## Records supplied
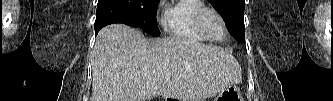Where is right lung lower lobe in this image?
I'll return each mask as SVG.
<instances>
[{
  "mask_svg": "<svg viewBox=\"0 0 333 101\" xmlns=\"http://www.w3.org/2000/svg\"><path fill=\"white\" fill-rule=\"evenodd\" d=\"M113 23H123L133 27L131 17L115 0H105L97 5V14L95 21V34L97 35L101 28Z\"/></svg>",
  "mask_w": 333,
  "mask_h": 101,
  "instance_id": "obj_1",
  "label": "right lung lower lobe"
}]
</instances>
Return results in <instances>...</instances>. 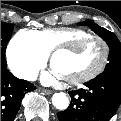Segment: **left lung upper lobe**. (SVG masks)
Here are the masks:
<instances>
[{"label": "left lung upper lobe", "instance_id": "obj_1", "mask_svg": "<svg viewBox=\"0 0 121 121\" xmlns=\"http://www.w3.org/2000/svg\"><path fill=\"white\" fill-rule=\"evenodd\" d=\"M79 25L89 26L96 34H98L110 48V57L107 68L101 75H109L117 78H121V43L118 38L112 32L107 29L98 26L91 20L80 22Z\"/></svg>", "mask_w": 121, "mask_h": 121}]
</instances>
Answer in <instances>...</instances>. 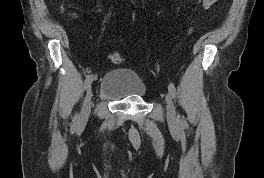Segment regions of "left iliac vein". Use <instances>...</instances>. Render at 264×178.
I'll use <instances>...</instances> for the list:
<instances>
[{"instance_id": "4c4485c4", "label": "left iliac vein", "mask_w": 264, "mask_h": 178, "mask_svg": "<svg viewBox=\"0 0 264 178\" xmlns=\"http://www.w3.org/2000/svg\"><path fill=\"white\" fill-rule=\"evenodd\" d=\"M165 100H166V105H167L168 121L169 123L174 125L176 123V111H175L173 100L169 94L166 95Z\"/></svg>"}]
</instances>
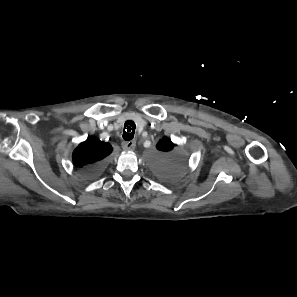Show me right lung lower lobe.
<instances>
[{
	"label": "right lung lower lobe",
	"instance_id": "98d812e1",
	"mask_svg": "<svg viewBox=\"0 0 297 297\" xmlns=\"http://www.w3.org/2000/svg\"><path fill=\"white\" fill-rule=\"evenodd\" d=\"M104 163H98L92 167L87 168V173L90 178L96 177L99 175L103 169Z\"/></svg>",
	"mask_w": 297,
	"mask_h": 297
}]
</instances>
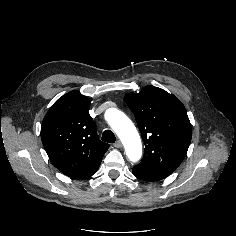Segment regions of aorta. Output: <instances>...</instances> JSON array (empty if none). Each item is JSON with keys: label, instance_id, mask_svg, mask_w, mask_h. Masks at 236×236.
I'll return each mask as SVG.
<instances>
[{"label": "aorta", "instance_id": "aorta-1", "mask_svg": "<svg viewBox=\"0 0 236 236\" xmlns=\"http://www.w3.org/2000/svg\"><path fill=\"white\" fill-rule=\"evenodd\" d=\"M105 117L122 141L129 160L132 162L138 161L142 155V145L140 136L132 121L116 108L108 109Z\"/></svg>", "mask_w": 236, "mask_h": 236}]
</instances>
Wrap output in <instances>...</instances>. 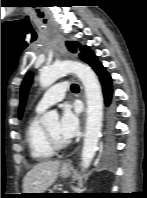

## Activity
Please return, without any change, the lines from the line containing "Segment regions of aorta." through the last line of the entries, dropping the pictures.

## Completed exercise
Segment regions of aorta. Output: <instances>...</instances> JSON array (empty if none). Each item is JSON with keys: label, instance_id, mask_svg, mask_w, mask_h. Masks at 236×236.
I'll return each mask as SVG.
<instances>
[{"label": "aorta", "instance_id": "aorta-1", "mask_svg": "<svg viewBox=\"0 0 236 236\" xmlns=\"http://www.w3.org/2000/svg\"><path fill=\"white\" fill-rule=\"evenodd\" d=\"M105 117L122 141L129 160L132 162L138 161L142 155V145L140 136L132 121L116 108L108 109Z\"/></svg>", "mask_w": 236, "mask_h": 236}]
</instances>
Wrap output in <instances>...</instances>. 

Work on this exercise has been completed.